(Dataset entries)
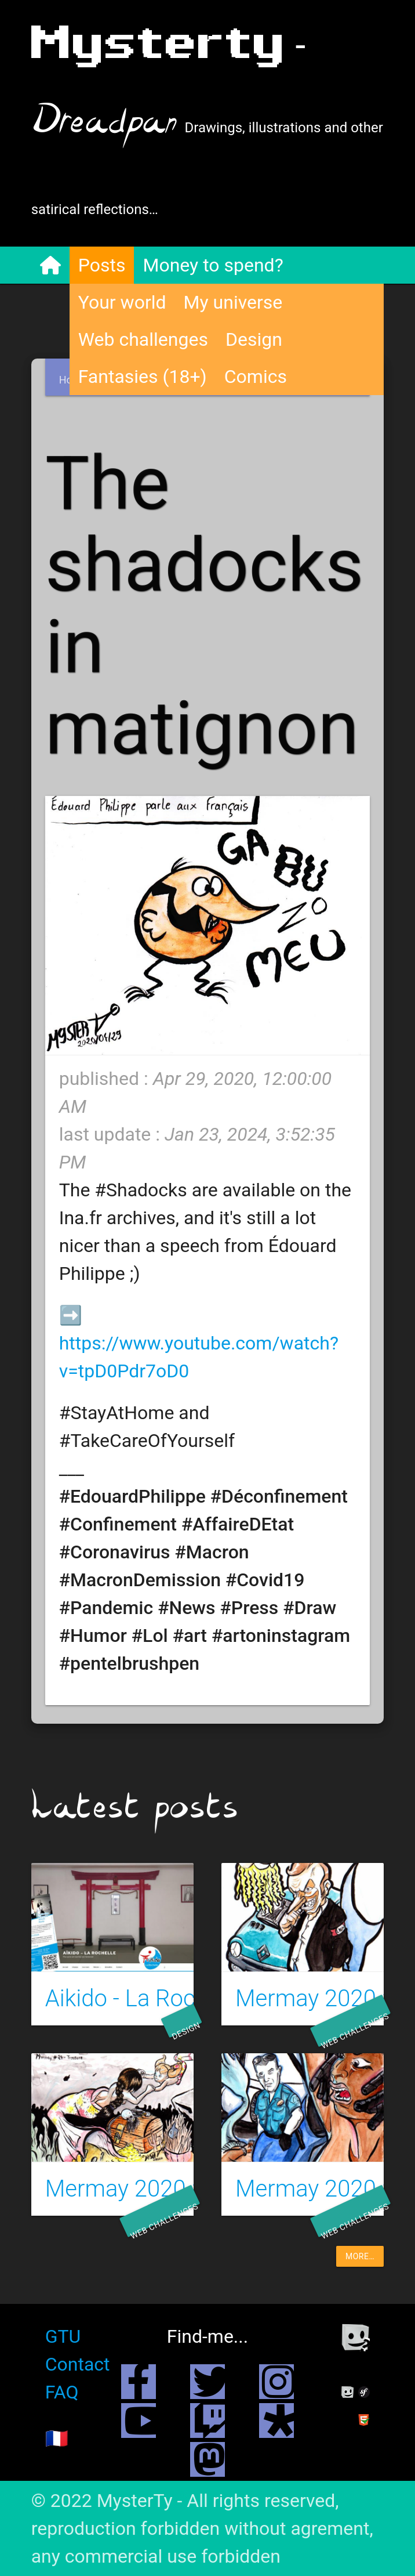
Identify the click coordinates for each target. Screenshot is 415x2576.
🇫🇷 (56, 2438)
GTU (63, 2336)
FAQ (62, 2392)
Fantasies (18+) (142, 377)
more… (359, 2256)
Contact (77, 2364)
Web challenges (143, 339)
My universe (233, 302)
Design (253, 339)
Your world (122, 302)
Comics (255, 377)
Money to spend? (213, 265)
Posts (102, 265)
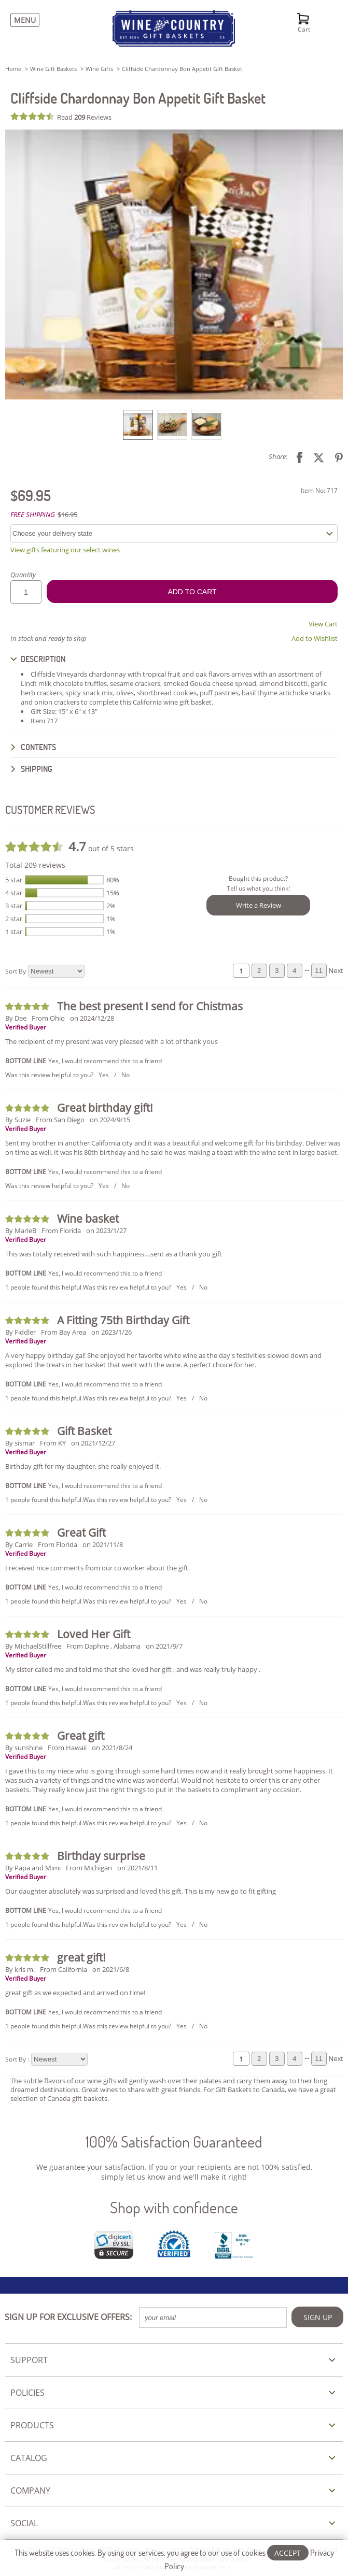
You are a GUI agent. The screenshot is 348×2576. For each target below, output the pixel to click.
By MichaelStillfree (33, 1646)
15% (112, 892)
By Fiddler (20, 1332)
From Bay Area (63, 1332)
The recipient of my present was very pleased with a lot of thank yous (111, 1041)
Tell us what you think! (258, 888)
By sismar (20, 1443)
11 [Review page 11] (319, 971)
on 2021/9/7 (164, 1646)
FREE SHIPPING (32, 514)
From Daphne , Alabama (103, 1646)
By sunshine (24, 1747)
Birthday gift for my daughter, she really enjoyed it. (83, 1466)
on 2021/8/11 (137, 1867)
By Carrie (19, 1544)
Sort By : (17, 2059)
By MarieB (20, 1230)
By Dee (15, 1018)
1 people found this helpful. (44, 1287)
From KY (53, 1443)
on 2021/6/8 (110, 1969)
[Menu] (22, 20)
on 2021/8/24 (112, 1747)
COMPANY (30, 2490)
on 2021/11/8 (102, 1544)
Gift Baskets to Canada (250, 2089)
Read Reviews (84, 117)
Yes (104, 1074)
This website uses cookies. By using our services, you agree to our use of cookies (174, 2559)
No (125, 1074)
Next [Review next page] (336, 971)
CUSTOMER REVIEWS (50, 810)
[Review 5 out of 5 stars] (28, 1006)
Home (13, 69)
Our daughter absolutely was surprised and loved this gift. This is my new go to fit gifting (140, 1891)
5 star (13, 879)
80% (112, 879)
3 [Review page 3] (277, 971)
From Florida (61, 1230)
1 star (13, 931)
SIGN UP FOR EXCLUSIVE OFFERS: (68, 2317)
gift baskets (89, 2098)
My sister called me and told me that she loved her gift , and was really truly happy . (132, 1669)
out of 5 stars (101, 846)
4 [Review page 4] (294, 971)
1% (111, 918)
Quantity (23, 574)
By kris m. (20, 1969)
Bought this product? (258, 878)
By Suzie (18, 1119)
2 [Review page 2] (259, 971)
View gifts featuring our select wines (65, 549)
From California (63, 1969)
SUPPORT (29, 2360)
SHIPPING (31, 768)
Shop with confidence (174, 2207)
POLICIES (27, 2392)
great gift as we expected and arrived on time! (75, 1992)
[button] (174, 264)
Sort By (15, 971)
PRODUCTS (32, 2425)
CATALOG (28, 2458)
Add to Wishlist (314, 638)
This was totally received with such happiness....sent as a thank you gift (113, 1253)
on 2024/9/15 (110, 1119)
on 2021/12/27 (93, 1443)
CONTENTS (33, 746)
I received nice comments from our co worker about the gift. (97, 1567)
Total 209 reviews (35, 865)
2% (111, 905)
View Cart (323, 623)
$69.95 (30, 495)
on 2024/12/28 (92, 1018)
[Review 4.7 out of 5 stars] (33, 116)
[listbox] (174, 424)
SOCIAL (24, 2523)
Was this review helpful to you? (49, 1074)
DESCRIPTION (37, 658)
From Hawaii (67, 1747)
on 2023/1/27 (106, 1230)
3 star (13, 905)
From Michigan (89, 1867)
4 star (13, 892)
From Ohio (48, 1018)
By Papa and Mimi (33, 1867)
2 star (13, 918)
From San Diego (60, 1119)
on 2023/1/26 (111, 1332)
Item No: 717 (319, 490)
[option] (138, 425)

WHAT YOU NEED TO DO:
A line belongs in the answer if it contains the word "loved"; copy every such line from the data above.

RESULT OF THIS EXERCISE:
Our daughter absolutely was surprised and loved this gift. This is my new go to fit gifting (140, 1891)
My sister called me and told me that she loved her gift , and was really truly happy . (132, 1669)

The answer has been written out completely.